WHAT YOU NEED TO DO: Starting with the line that has "だれで作った牛すき鍋に、ごはん、お新香、生玉" and finishing with the line that has "dócil e sociável, que busca um lar c", set down each line below exactly. Pictures are not copied.

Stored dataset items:
[Start of section]

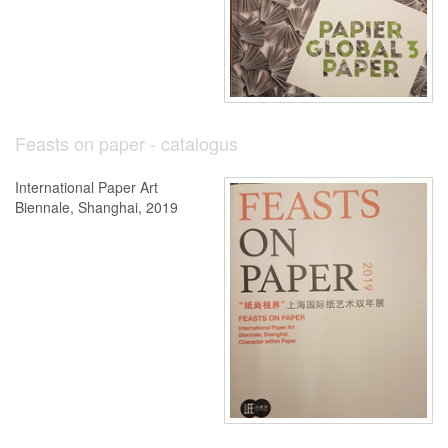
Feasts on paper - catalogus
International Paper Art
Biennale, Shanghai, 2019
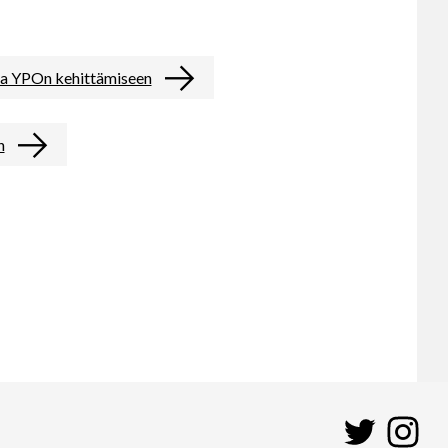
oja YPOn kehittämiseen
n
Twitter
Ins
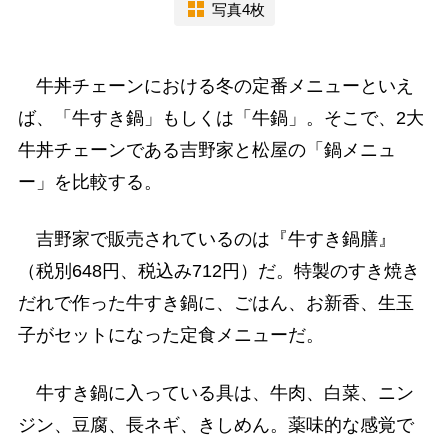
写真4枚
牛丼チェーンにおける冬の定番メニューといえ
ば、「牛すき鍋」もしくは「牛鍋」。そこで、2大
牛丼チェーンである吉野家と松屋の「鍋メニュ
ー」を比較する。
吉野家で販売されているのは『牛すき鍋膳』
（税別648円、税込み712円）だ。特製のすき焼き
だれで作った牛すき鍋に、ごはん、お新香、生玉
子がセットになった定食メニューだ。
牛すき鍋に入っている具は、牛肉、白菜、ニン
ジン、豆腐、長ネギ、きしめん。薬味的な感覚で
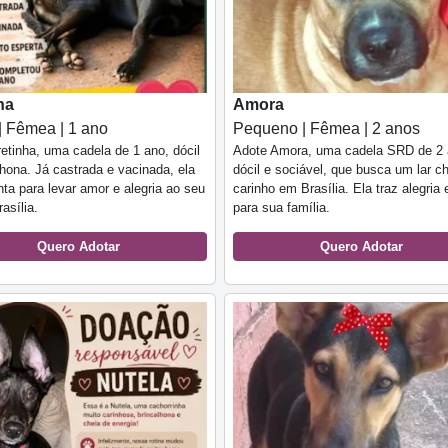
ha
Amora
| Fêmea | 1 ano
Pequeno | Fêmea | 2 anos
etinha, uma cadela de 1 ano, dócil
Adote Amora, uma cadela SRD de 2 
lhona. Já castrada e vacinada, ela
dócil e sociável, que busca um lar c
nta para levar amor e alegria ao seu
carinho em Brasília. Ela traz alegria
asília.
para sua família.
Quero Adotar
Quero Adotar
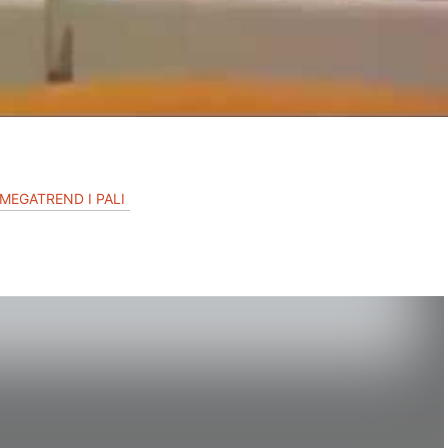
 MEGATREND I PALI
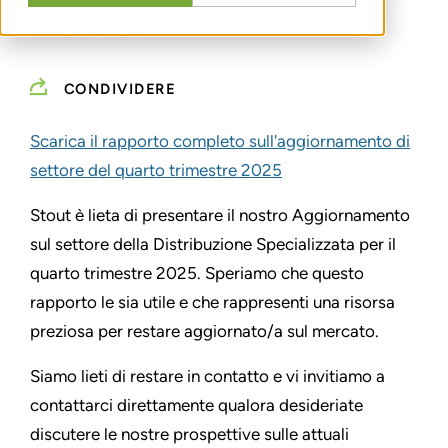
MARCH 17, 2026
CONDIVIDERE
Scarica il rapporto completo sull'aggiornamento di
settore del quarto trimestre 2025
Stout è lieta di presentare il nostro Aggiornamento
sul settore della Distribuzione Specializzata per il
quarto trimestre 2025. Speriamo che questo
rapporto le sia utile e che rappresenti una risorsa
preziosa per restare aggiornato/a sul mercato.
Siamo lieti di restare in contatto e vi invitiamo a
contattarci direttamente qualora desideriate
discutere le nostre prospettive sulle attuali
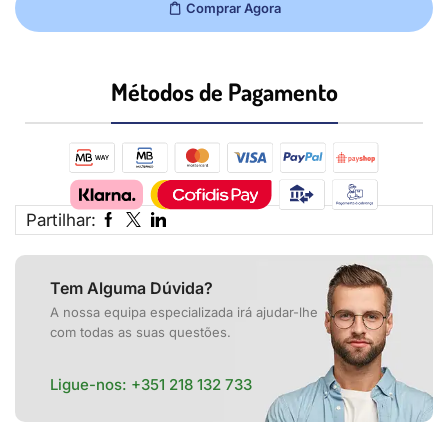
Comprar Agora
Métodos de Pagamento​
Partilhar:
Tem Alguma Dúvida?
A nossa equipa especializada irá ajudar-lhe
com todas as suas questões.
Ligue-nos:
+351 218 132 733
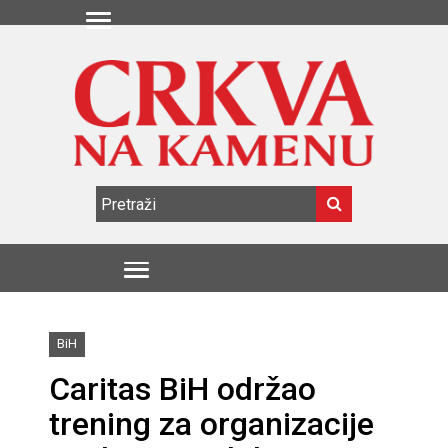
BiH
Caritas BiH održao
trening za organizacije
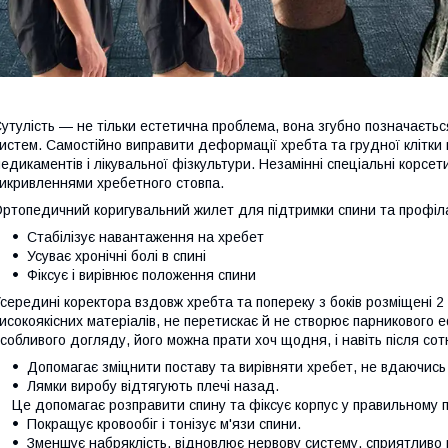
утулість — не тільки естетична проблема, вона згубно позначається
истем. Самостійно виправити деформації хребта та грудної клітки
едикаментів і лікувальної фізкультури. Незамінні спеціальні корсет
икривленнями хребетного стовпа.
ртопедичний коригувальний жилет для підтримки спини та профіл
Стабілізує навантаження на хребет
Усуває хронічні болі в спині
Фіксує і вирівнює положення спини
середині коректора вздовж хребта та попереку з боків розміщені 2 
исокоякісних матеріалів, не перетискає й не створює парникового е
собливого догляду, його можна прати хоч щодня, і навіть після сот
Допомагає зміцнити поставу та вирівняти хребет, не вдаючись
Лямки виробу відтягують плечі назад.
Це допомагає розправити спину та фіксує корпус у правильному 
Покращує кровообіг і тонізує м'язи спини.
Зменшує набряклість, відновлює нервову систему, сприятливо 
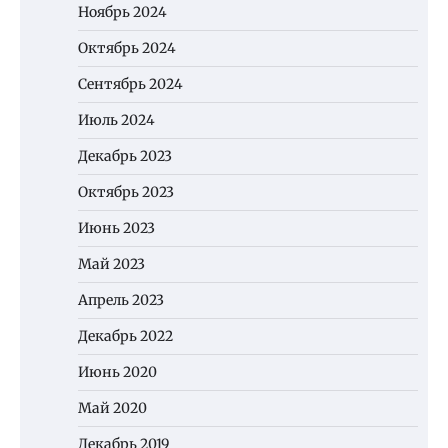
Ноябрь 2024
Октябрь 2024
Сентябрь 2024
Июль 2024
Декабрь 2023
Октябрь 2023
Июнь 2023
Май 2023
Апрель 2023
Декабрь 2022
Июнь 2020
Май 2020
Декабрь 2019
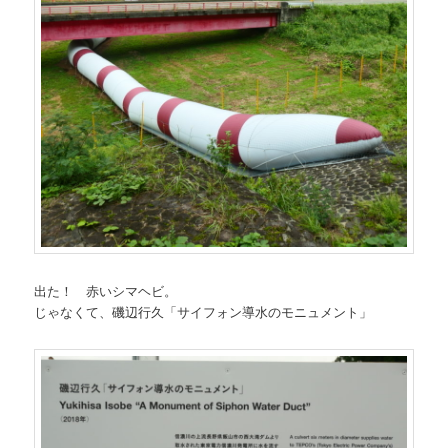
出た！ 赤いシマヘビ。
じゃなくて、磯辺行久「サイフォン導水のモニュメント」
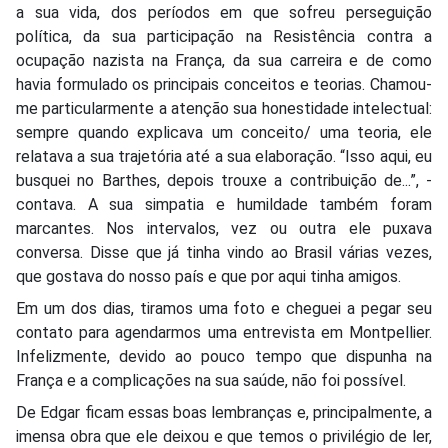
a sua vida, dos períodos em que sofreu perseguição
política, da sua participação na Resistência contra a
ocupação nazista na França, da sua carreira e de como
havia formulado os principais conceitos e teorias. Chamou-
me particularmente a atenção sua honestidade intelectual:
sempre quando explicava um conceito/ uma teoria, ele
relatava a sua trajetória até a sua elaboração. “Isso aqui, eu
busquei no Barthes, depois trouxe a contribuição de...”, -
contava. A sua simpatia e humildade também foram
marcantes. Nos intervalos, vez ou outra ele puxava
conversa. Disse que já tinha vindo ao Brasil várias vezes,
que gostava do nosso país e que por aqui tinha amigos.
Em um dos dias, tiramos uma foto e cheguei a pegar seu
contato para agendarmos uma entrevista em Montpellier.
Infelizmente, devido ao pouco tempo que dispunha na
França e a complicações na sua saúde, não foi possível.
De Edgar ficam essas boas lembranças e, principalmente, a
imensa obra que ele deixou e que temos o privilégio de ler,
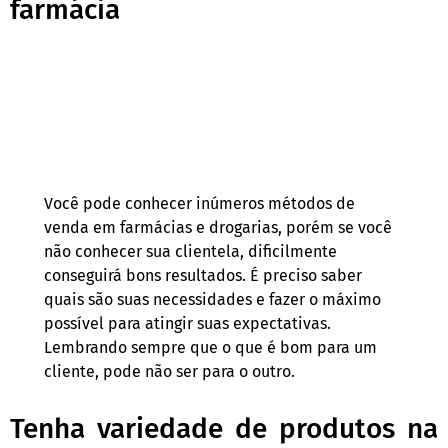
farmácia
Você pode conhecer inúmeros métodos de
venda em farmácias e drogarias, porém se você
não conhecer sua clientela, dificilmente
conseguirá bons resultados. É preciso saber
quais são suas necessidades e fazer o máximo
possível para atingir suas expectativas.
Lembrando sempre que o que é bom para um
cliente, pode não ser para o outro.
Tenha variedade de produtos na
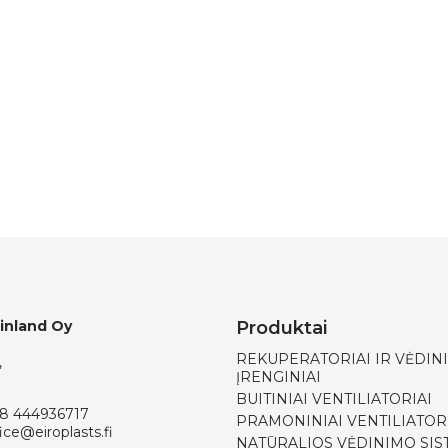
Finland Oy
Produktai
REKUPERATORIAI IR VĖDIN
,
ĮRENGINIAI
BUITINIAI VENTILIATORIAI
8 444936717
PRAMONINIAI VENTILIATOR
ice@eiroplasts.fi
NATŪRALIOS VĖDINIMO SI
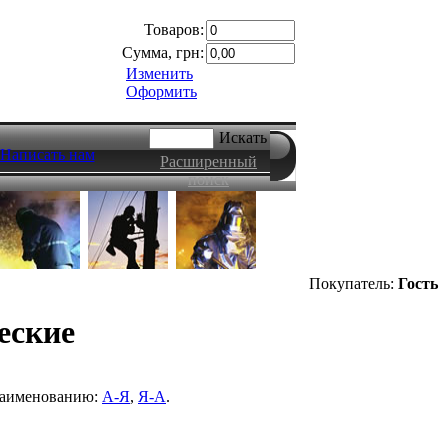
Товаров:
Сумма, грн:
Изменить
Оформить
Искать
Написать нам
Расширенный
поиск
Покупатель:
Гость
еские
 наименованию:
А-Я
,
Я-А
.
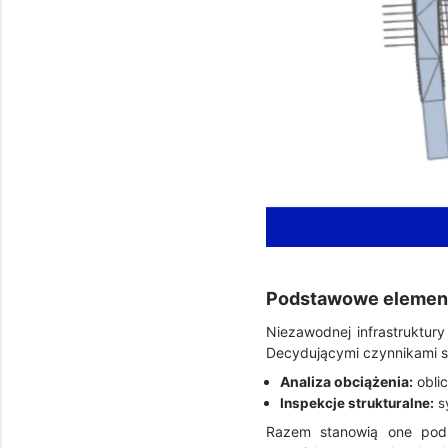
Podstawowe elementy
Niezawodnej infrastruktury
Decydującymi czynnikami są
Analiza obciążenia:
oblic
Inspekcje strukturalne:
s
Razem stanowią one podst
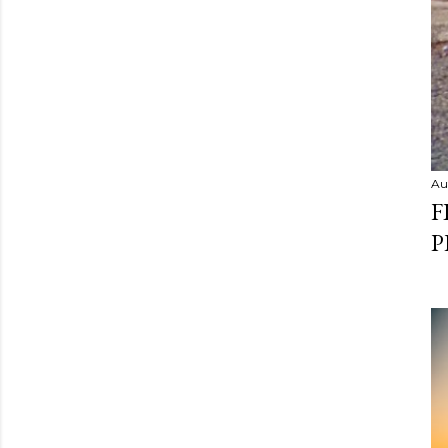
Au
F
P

[End of section]

EXERCISE RESULT:
だれで作った牛すき鍋に、ごはん、お新香、生玉
子がセットになった定食メニューだ。
牛すき鍋に入っている具は、牛肉、白菜、ニン
ジン、豆腐、長ネギ、きしめん。薬味的な感覚で
ha
Amora
| Fêmea | 1 ano
Pequeno | Fêmea | 2 anos
etinha, uma cadela de 1 ano, dócil
Adote Amora, uma cadela SRD de 2 
lhona. Já castrada e vacinada, ela
dócil e sociável, que busca um lar c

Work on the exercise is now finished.